James Mckeon finished the speakers list, discussing the current state of Nuclear Weapons and the amazing stockpile that the US has. Over 4,000 nuclear missiles are ready for deployment.
During his question and answer session, he was asked if it was true that American soldiers were asked to sit in trenches 2.5 miles from the explosion and then ordered to advance to ground zero. He confirmed it and Alan Owen introduced Mr Alex Partezana to the conference, who was one of the US soldiers who had been ordered to advance in Nevada. A round of applause from the audience for his service was appreciated by Mr Partezana.
The conference was finished by two new initiatives from the BNTVA.

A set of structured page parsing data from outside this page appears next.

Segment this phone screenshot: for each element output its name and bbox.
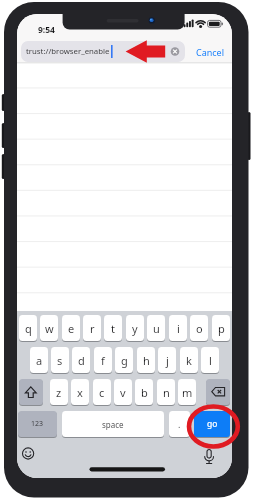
button[interactable] bbox=[19, 379, 43, 405]
staticText: c bbox=[99, 385, 105, 400]
staticText: Cancel bbox=[196, 46, 225, 58]
button[interactable]: z bbox=[50, 379, 68, 405]
button[interactable]: Cancel bbox=[189, 45, 231, 58]
staticText: b bbox=[141, 385, 148, 400]
button[interactable]: u bbox=[147, 315, 165, 341]
button[interactable]: f bbox=[94, 347, 112, 373]
staticText: q bbox=[25, 321, 32, 336]
button[interactable]: space bbox=[62, 411, 164, 437]
button[interactable]: trust://browser_enable bbox=[21, 41, 185, 62]
staticText: p bbox=[218, 321, 225, 336]
staticText: space bbox=[102, 419, 124, 430]
button[interactable]: t bbox=[104, 315, 122, 341]
staticText: 9:54 bbox=[38, 24, 55, 36]
button[interactable]: p bbox=[212, 315, 230, 341]
staticText: z bbox=[56, 385, 62, 400]
button[interactable]: n bbox=[157, 379, 175, 405]
staticText: m bbox=[182, 385, 193, 400]
button[interactable]: v bbox=[114, 379, 132, 405]
staticText: d bbox=[78, 353, 85, 368]
staticText: . bbox=[178, 418, 181, 430]
staticText: k bbox=[186, 353, 192, 368]
button[interactable]: g bbox=[115, 347, 133, 373]
button[interactable] bbox=[206, 379, 230, 405]
button[interactable]: x bbox=[71, 379, 89, 405]
staticText: w bbox=[45, 321, 54, 336]
staticText: j bbox=[166, 353, 169, 368]
staticText: n bbox=[163, 385, 170, 400]
button[interactable]: s bbox=[51, 347, 69, 373]
staticText: trust://browser_enable bbox=[26, 46, 110, 57]
button[interactable]: w bbox=[40, 315, 58, 341]
button[interactable]: j bbox=[158, 347, 176, 373]
staticText: f bbox=[101, 353, 105, 368]
staticText: o bbox=[196, 321, 203, 336]
staticText: e bbox=[68, 321, 75, 336]
button[interactable]: go bbox=[194, 411, 230, 437]
button[interactable]: r bbox=[83, 315, 101, 341]
staticText: r bbox=[90, 321, 95, 336]
staticText: l bbox=[209, 353, 212, 368]
button[interactable]: k bbox=[180, 347, 198, 373]
button[interactable]: 123 bbox=[18, 411, 57, 437]
staticText: go bbox=[207, 418, 218, 430]
staticText: h bbox=[143, 353, 150, 368]
staticText: 123 bbox=[31, 419, 44, 429]
button[interactable]: a bbox=[30, 347, 48, 373]
button[interactable]: h bbox=[137, 347, 155, 373]
button[interactable]: i bbox=[169, 315, 187, 341]
button[interactable]: d bbox=[72, 347, 90, 373]
button[interactable]: c bbox=[93, 379, 111, 405]
staticText: t bbox=[111, 321, 115, 336]
staticText: y bbox=[132, 321, 138, 336]
button[interactable]: q bbox=[19, 315, 37, 341]
staticText: v bbox=[120, 385, 126, 400]
button[interactable]: m bbox=[178, 379, 196, 405]
staticText: a bbox=[36, 353, 43, 368]
staticText: s bbox=[57, 353, 63, 368]
button[interactable]: . bbox=[169, 411, 190, 437]
button[interactable]: l bbox=[201, 347, 219, 373]
staticText: u bbox=[153, 321, 160, 336]
staticText: g bbox=[121, 353, 128, 368]
button[interactable]: o bbox=[190, 315, 208, 341]
staticText: i bbox=[177, 321, 180, 336]
staticText: x bbox=[77, 385, 83, 400]
button[interactable]: e bbox=[62, 315, 80, 341]
button[interactable]: b bbox=[135, 379, 153, 405]
button[interactable]: y bbox=[126, 315, 144, 341]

Members and their families were invited to be added to a roll of honour called 'The Order of the Guinea Pig'. For a fee of £10, the member would receive a certificate, a unique pin badge and an entry on the roll of honour.
Certificates were presented to:
Denise Bristow, honouring Kenneth Taylor, who worked tirelessly for the BNTVA and uncovered numerous documents in the National Archives which have helped the BNTVA with their medal campaign.
David Taunt, who was at Operation Dominic and shared a tent with James Owen, the BNTVA chairman's late father.
Visit https://www.bntva.com/order-of-the-guinea-pig to be added to the roll of honour.
A new children's section called 'BNTVA Neutrinos' was also presented which allows children aged under 16 to join the Association. Later in the evening, Elinor McDade was presented with her certificate and membership card.
Visit https://www.bntvaneutrinos.com/ for full details.
The conference closed, and a gala dinner was held, with the Deputy Lord Lieutenant and his wife of Worcestershire as guests of honour. Before the dinner, Cordelia Walsh and Krista Dixon of Kiribati Tungaru Association performed a traditional dance.
This was followed by an auction, a raffle and dancing to music provided by Rio, who are a trio from Bristol who also preformed for the Veterans at the All Tests Reunion at Weston Super Mare.
On display from Wesley Perrimann who is a descendant were memorabilia from the testing program. which brought back memories for the Veterans.
The BNTVA Board should be congratulated for a great conference and the speakers from across the world should also be thanked for supporting Nuclear Veterans worldwide and travelling such great distances.
We need more collaboration to ensure that the Nuclear Veterans across the world are not forgotten, there is some much research and good work being performed across the world, the whole world needs to see the damage caused by the tests, both physical, mental and emotional.
If government officials are reading this blog, the Nuclear Veterans organisations across the world are stronger than ever, their voice is reaching more people and their descendants are now stepping forward to continue their fathers campaign.